For designers of electrical and component enclosures, there's no element more important to the success of your device than its cooling mechanism. The primary method of controlling internal temperatures, cooling systems are relied heavily upon to ensure safe, effective operation through various external environments. But especially with cooling systems that incorporate moving parts (i.e. fans and other forced-air systems), the mechanical element of the device is often among the first parts of the enclosure to fail.
Enclosure fans can remove a tremendous amount of heat from a cabinet, but in order to achieve high performance and long-term reliability for end users, further, more robust cooling systems may be required.
How to Properly Assess Temperature and Heat Gain
Ambient temperature is one of the greatest variables to determining internal system temperatures within enclosures. Because enclosure fans operate by passing cooler air over the electrical components contained within, there must exist a temperature differential between the outside air and the air within the enclosure.

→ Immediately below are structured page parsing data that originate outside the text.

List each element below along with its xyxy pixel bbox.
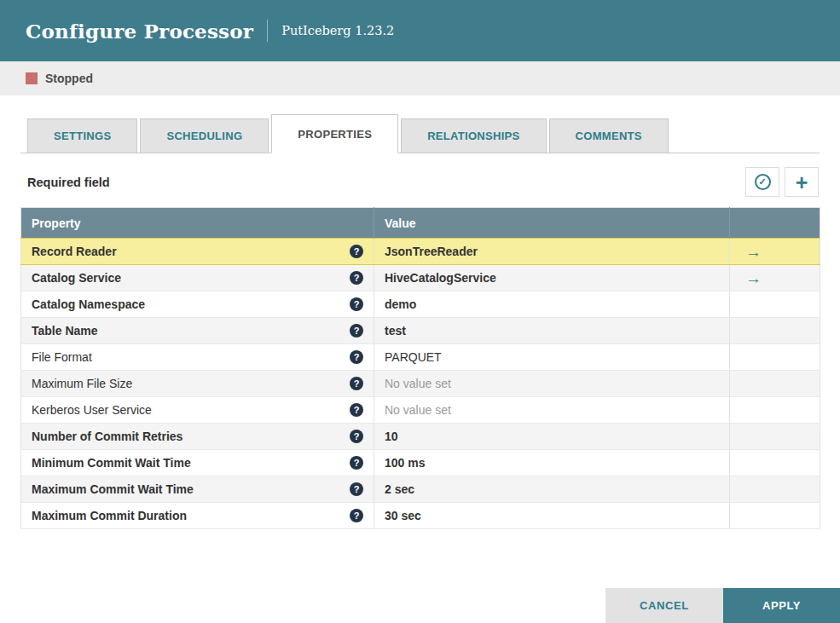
- property-name: Minimum Commit Wait Time: [32, 456, 191, 470]
- property-name-cell: Maximum File Size?: [21, 371, 374, 397]
- question-circle-icon[interactable]: ?: [350, 509, 363, 522]
- property-value[interactable]: No value set: [374, 371, 730, 397]
- question-circle-icon[interactable]: ?: [350, 456, 363, 470]
- dialog-header: Configure Processor PutIceberg 1.23.2: [0, 0, 840, 61]
- property-name-cell: Catalog Service?: [21, 265, 374, 291]
- property-name: Maximum Commit Wait Time: [32, 482, 194, 496]
- property-name-cell: Maximum Commit Duration?: [21, 503, 374, 529]
- property-name-cell: File Format?: [21, 344, 374, 371]
- go-to-service-arrow-icon[interactable]: →: [745, 269, 762, 287]
- property-name: Maximum File Size: [32, 377, 132, 390]
- actions-cell: →: [730, 265, 820, 291]
- property-row-maximum-commit-wait-time[interactable]: Maximum Commit Wait Time?2 sec: [21, 476, 820, 503]
- actions-cell: →: [730, 239, 820, 265]
- property-value[interactable]: 100 ms: [374, 450, 730, 476]
- property-value[interactable]: No value set: [374, 397, 730, 424]
- column-header-property: Property: [21, 208, 374, 239]
- question-circle-icon[interactable]: ?: [350, 403, 363, 417]
- property-name-cell: Record Reader?: [21, 239, 374, 265]
- apply-button[interactable]: APPLY: [723, 588, 840, 623]
- property-row-record-reader[interactable]: Record Reader?JsonTreeReader→: [21, 239, 820, 265]
- properties-toolbar: Required field ✓ +: [27, 167, 819, 197]
- property-row-maximum-commit-duration[interactable]: Maximum Commit Duration?30 sec: [21, 503, 820, 529]
- tab-bar: SETTINGSSCHEDULINGPROPERTIESRELATIONSHIP…: [20, 114, 820, 153]
- property-value[interactable]: 2 sec: [374, 476, 730, 503]
- property-name: Table Name: [32, 324, 98, 337]
- processor-type-version: PutIceberg 1.23.2: [281, 24, 394, 37]
- property-row-catalog-namespace[interactable]: Catalog Namespace?demo: [21, 291, 820, 318]
- property-name-cell: Maximum Commit Wait Time?: [21, 476, 374, 503]
- tab-relationships[interactable]: RELATIONSHIPS: [401, 118, 546, 153]
- question-circle-icon[interactable]: ?: [350, 350, 363, 364]
- check-circle-icon: ✓: [755, 174, 771, 190]
- column-header-actions: [730, 208, 820, 239]
- property-name: Maximum Commit Duration: [32, 509, 187, 522]
- plus-icon: +: [796, 173, 808, 192]
- question-circle-icon[interactable]: ?: [350, 482, 363, 496]
- property-value[interactable]: demo: [374, 291, 730, 318]
- tab-settings[interactable]: SETTINGS: [27, 118, 137, 153]
- property-name: Number of Commit Retries: [32, 430, 182, 443]
- question-circle-icon[interactable]: ?: [350, 377, 363, 390]
- required-field-label: Required field: [27, 176, 110, 189]
- property-row-catalog-service[interactable]: Catalog Service?HiveCatalogService→: [21, 265, 820, 291]
- property-name: Catalog Namespace: [32, 297, 145, 311]
- property-name-cell: Kerberos User Service?: [21, 397, 374, 424]
- property-name-cell: Number of Commit Retries?: [21, 424, 374, 450]
- actions-cell: [730, 291, 820, 318]
- verify-properties-button[interactable]: ✓: [745, 167, 779, 197]
- actions-cell: [730, 476, 820, 503]
- tab-comments[interactable]: COMMENTS: [549, 118, 669, 153]
- property-value[interactable]: 10: [374, 424, 730, 450]
- property-value[interactable]: HiveCatalogService: [374, 265, 730, 291]
- status-bar: Stopped: [0, 61, 840, 95]
- property-name: Kerberos User Service: [32, 403, 152, 417]
- go-to-service-arrow-icon[interactable]: →: [745, 243, 762, 261]
- tab-properties[interactable]: PROPERTIES: [271, 114, 398, 153]
- actions-cell: [730, 503, 820, 529]
- question-circle-icon[interactable]: ?: [350, 430, 363, 443]
- question-circle-icon[interactable]: ?: [350, 245, 363, 258]
- property-name-cell: Minimum Commit Wait Time?: [21, 450, 374, 476]
- column-header-value: Value: [374, 208, 730, 239]
- dialog-content: SETTINGSSCHEDULINGPROPERTIESRELATIONSHIP…: [0, 95, 840, 529]
- actions-cell: [730, 344, 820, 371]
- property-row-file-format[interactable]: File Format?PARQUET: [21, 344, 820, 371]
- actions-cell: [730, 397, 820, 424]
- status-label: Stopped: [45, 72, 93, 85]
- property-row-number-of-commit-retries[interactable]: Number of Commit Retries?10: [21, 424, 820, 450]
- property-name-cell: Catalog Namespace?: [21, 291, 374, 318]
- title-separator: [267, 20, 268, 42]
- cancel-button[interactable]: CANCEL: [605, 588, 723, 623]
- actions-cell: [730, 371, 820, 397]
- property-row-table-name[interactable]: Table Name?test: [21, 318, 820, 344]
- property-name: Record Reader: [32, 245, 117, 258]
- property-value[interactable]: PARQUET: [374, 344, 730, 371]
- property-row-kerberos-user-service[interactable]: Kerberos User Service?No value set: [21, 397, 820, 424]
- configure-processor-dialog: Configure Processor PutIceberg 1.23.2 St…: [0, 0, 840, 529]
- property-value[interactable]: test: [374, 318, 730, 344]
- property-value[interactable]: 30 sec: [374, 503, 730, 529]
- dialog-footer: CANCEL APPLY: [605, 588, 840, 623]
- stopped-square-icon: [26, 72, 38, 84]
- question-circle-icon[interactable]: ?: [350, 297, 363, 311]
- properties-table: Property Value Record Reader?JsonTreeRea…: [20, 207, 820, 529]
- property-value[interactable]: JsonTreeReader: [374, 239, 730, 265]
- table-header-row: Property Value: [21, 208, 820, 239]
- tab-scheduling[interactable]: SCHEDULING: [140, 118, 269, 153]
- toolbar-buttons: ✓ +: [740, 167, 819, 197]
- property-name: File Format: [32, 350, 92, 364]
- property-name-cell: Table Name?: [21, 318, 374, 344]
- dialog-title: Configure Processor: [26, 20, 253, 43]
- actions-cell: [730, 424, 820, 450]
- add-property-button[interactable]: +: [785, 167, 819, 197]
- actions-cell: [730, 450, 820, 476]
- property-row-maximum-file-size[interactable]: Maximum File Size?No value set: [21, 371, 820, 397]
- property-name: Catalog Service: [32, 271, 121, 285]
- property-row-minimum-commit-wait-time[interactable]: Minimum Commit Wait Time?100 ms: [21, 450, 820, 476]
- actions-cell: [730, 318, 820, 344]
- question-circle-icon[interactable]: ?: [350, 324, 363, 337]
- question-circle-icon[interactable]: ?: [350, 271, 363, 285]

Measurement is simple and standard equipment thermometers will suffice, but if the intended environment for usage experiences seasonal changes in outside air temperature, it may be wise to record average temperatures year-round if the data is available. Knowing the degree to which external temperatures shift through the calendar year will help you determine the necessary size of the cooling fans required.
Air Volume and Resistance
Planning your enclosure's internal air volume and flow resistance during the design process alleviates several stages of revisions once the quality control process comes around. Understanding that equipment placement within an enclosure can restrict airflow and reduce cooling capabilities. Placing electrical components away from intake and outlet fans as well as designing for natural ventilation through air convection and vertical air flow is an easy way to alleviate heat issues.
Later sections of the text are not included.